» EXERCISE AIM
Copy out nothing but the lines from the one holding "Potente insecticida con" through the end of the entries below, exactly as written and without the pictures.

» RECORDS PROVIDED
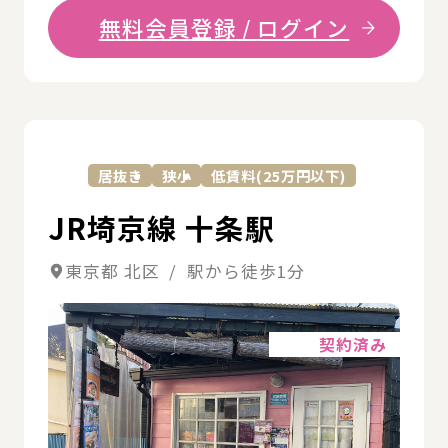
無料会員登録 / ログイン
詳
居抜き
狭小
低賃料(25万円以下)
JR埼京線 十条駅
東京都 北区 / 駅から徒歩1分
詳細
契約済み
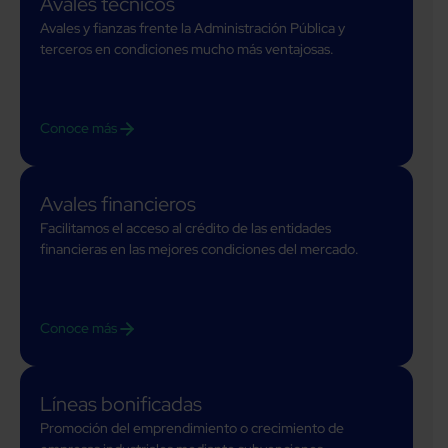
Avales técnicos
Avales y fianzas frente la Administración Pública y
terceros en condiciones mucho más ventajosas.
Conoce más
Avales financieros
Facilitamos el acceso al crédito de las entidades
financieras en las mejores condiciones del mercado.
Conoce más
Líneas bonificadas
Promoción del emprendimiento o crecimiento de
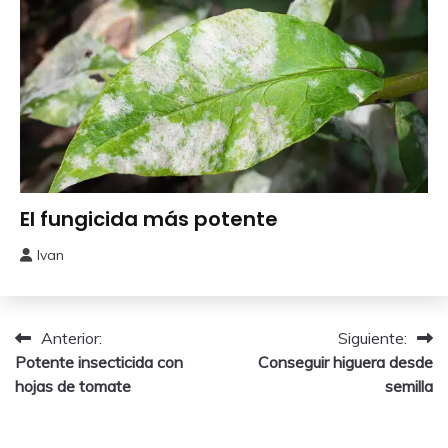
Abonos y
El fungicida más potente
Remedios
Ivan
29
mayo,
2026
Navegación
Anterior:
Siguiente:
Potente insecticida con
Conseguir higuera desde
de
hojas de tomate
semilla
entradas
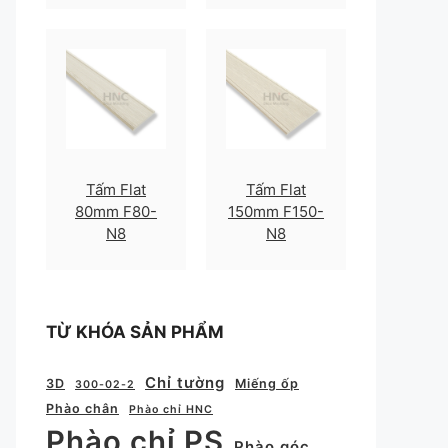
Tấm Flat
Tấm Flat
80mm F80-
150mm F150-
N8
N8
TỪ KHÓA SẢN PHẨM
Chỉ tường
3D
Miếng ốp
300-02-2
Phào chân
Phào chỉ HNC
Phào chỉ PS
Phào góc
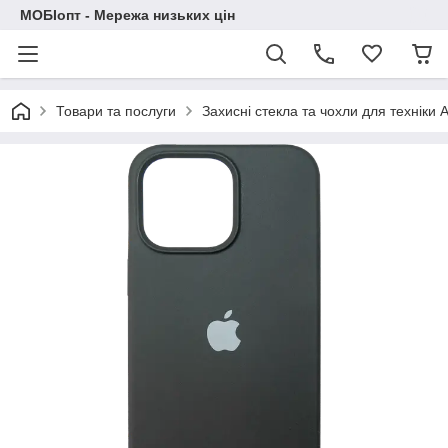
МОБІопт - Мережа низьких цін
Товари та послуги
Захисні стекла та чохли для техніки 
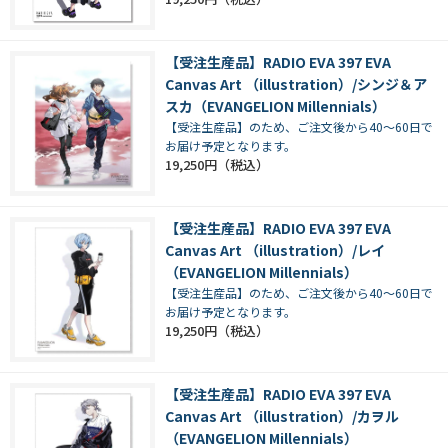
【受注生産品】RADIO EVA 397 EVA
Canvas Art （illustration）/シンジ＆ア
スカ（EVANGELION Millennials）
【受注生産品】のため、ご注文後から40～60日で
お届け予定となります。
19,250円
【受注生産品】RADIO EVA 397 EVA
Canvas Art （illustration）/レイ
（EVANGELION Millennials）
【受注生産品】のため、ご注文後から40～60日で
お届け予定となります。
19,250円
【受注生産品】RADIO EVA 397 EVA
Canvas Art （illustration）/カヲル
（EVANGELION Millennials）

» SOLVED EXERCISE
Potente insecticida con
Conseguir higuera desde
de
hojas de tomate
semilla
entradas
Tấm Flat
Tấm Flat
80mm F80-
150mm F150-
N8
N8
TỪ KHÓA SẢN PHẨM
Chỉ tường
3D
Miếng ốp
300-02-2
Phào chân
Phào chỉ HNC
Phào chỉ PS
Phào góc
МОБІопт - Мережа низьких цін
Товари та послуги
Захисні стекла та чохли для техніки 
【受注生産品】RADIO EVA 397 EVA
Canvas Art （illustration）/シンジ＆ア
スカ（EVANGELION Millennials）
【受注生産品】のため、ご注文後から40～60日で
お届け予定となります。
19,250円
【受注生産品】RADIO EVA 397 EVA
Canvas Art （illustration）/レイ
（EVANGELION Millennials）
【受注生産品】のため、ご注文後から40～60日で
お届け予定となります。
19,250円
【受注生産品】RADIO EVA 397 EVA
Canvas Art （illustration）/カヲル
（EVANGELION Millennials）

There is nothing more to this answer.